On May 6, 1996, the 69th Regiment Armory was entered into listing as a National Historical Landmark


On November 18, 1980, the Landmarks Preservation Commission held a public hearing on the proposed designation as a Landmark of the 69th Regiment Armory and the proposed designation of the related Landmark Site. The hearing was continued to February 10, 1981. On April 12, 1983, the Landmarks Preservation Commission designated the 69th Regiment Armory an official New York City landmark. Landmarks Site: Borough of Manhattan Tax Map Block 381, Lot 6. The decision was made based on three major considerations: the unique architecture of the building; the building housed the Fighting 69th; and the building was the site for the 1913 Armory Show.

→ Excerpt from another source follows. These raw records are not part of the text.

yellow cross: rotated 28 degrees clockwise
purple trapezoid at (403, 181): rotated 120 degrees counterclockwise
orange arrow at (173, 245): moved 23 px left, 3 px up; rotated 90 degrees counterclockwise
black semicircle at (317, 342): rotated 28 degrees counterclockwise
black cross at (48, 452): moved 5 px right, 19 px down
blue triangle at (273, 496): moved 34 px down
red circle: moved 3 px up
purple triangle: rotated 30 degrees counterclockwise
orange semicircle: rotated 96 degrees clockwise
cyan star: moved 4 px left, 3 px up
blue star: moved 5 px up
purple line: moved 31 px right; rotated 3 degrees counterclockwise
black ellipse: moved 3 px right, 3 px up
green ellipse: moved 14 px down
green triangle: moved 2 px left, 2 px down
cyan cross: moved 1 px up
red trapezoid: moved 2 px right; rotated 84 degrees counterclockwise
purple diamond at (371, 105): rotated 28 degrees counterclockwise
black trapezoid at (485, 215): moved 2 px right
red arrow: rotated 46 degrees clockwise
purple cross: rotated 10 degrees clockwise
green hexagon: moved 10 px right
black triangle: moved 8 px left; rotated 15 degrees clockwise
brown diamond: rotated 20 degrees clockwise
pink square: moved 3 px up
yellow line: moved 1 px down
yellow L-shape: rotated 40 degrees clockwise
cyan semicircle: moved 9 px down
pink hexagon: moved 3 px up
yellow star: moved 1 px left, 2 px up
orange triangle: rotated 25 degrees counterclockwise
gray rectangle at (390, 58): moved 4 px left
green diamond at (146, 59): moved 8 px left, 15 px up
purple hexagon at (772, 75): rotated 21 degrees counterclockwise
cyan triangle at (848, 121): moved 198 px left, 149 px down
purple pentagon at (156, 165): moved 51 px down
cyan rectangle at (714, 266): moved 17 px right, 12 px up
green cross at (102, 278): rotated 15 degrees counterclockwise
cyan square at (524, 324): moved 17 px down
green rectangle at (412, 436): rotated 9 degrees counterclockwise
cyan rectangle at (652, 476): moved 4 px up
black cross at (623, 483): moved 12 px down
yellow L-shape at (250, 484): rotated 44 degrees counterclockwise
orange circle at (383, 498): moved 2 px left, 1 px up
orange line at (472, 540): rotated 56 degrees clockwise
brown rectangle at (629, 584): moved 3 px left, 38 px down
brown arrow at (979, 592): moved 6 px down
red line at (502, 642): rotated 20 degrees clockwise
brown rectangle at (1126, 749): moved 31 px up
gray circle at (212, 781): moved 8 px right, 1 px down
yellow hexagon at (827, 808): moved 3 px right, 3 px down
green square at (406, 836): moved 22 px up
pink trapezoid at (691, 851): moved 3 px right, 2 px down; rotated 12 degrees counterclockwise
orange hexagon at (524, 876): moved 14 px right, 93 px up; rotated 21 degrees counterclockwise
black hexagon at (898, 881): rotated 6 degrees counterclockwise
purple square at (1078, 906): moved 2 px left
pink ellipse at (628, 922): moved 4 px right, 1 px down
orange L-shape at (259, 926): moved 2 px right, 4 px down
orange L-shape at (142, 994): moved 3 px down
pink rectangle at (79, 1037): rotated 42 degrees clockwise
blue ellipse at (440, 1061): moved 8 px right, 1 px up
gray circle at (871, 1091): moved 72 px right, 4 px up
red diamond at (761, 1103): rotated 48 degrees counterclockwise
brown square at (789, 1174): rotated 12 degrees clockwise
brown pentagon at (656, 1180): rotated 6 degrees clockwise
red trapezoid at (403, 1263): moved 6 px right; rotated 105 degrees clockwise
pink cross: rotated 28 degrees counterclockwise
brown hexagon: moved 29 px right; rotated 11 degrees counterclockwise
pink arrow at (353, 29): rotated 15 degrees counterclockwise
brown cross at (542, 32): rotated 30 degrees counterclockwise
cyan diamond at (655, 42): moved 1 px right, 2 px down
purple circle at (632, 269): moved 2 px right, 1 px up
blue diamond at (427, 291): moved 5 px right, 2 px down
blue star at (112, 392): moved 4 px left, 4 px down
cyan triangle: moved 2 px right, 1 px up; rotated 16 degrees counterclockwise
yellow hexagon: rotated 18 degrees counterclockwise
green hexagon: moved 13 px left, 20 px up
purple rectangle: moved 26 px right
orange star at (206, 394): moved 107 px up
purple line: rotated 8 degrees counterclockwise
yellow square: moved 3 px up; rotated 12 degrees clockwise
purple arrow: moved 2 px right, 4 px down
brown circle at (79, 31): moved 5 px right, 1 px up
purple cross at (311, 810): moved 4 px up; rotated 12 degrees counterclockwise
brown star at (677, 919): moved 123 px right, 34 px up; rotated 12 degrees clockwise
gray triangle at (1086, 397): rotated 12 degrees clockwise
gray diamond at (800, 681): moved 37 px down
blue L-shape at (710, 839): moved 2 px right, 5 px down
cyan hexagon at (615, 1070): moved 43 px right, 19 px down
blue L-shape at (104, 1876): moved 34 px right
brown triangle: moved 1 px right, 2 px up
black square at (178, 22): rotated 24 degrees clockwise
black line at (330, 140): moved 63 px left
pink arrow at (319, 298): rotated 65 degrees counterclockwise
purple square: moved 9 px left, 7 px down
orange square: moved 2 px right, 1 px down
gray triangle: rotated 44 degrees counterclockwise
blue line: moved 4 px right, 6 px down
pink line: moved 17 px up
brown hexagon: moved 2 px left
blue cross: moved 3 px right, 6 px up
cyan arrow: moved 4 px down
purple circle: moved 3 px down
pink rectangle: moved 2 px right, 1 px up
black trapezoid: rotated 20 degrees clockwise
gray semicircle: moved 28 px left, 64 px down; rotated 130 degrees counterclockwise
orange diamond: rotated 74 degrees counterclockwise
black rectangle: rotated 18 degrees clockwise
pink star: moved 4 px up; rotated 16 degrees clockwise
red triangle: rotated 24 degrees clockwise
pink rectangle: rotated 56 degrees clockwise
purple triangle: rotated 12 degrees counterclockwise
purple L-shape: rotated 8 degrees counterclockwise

The Sixty-Ninth Regiment Armory occupies much of the block bounded by 25th and 26th Streets and Lexington and Park Avenues. Like all of the armories built in the late nineteenth and early twentieth centuries, the Sixty-Ninth is a highly special­ized structure built to serve as training and marshaling center for the National Guard. Designed by noted architects Hunt& Hunt in 1904-06, the building consists of the two standard elements of armory design: an administration building fronting on Lexington Avenue and a vast drill shed rising behind. Earlier armories had been designed in medieval styles, making use of fortress imagery. The Sixty-Ninth Regi­ment Armory however, is recognized as the first of this building type to reject the medieval fortress prototype, employing instead a classically inspired design, still military in aspect that is thoroughly expressive of its function. The armory is notable as the home of the Fighting 69th New York City's only official Irish Regiment. It achieved further renown as the site of the legendary Armory Show of 1913 which brought national attention to the newest art forms of modern European and American artists.


From report prepared by Cassie Murray, Landmarks Preservation Specialist, Landmarks Preservation Commission


New York City Armories


Following the Civil War, an increase in enrollment in the militia and the development of new and heavier military equipment led the State of New York to re­quire by law that each county provide suitable armories for its volunteer regiments. By 1900, New York City held the foremost position in the organized funding and erection of armories through the work of the Armory Board of the City of New York.


Created in 1884 to support state-wide public defense efforts, the board acted quickly to improve the city's then deficient facilities, for the training of the militia and the storage of arms.1 Prior to 1884 only one of Manhattan's eight regiments had its own armory headquarters.2 Other National Guard units met and drilled in public markets, city arsenals, or rented loft space until funds from armory bonds were appropriated by the new board for the erection of suitable and permanent quarters for each of the city's regiments.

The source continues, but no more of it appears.